## Supplied material
◆ ◆ ◆ ◆

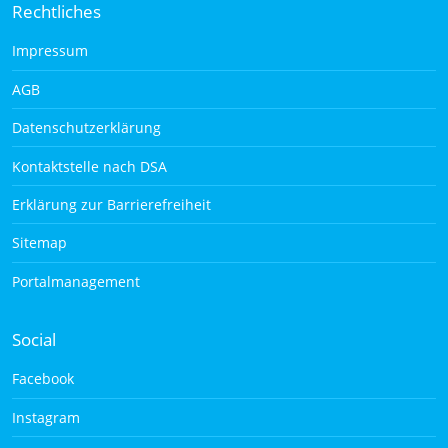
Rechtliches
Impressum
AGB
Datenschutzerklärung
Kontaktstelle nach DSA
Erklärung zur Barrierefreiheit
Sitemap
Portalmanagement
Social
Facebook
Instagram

◆ ◆ ◆ ◆

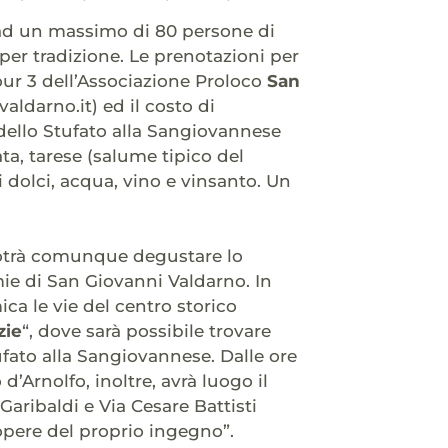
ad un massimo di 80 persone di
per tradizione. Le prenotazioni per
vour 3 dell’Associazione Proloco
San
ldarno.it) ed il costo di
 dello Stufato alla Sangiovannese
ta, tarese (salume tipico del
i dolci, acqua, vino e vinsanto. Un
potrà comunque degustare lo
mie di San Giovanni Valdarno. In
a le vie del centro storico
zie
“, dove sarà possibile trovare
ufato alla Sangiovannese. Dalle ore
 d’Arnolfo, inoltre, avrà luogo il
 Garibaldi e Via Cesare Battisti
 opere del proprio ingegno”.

◆ ◆ ◆ ◆

## What to produce
In the records above, some lines may contain the word "Sangiovannese"; copy every one of them.

## Output of the exercise
 dello Stufato alla Sangiovannese
ufato alla Sangiovannese. Dalle ore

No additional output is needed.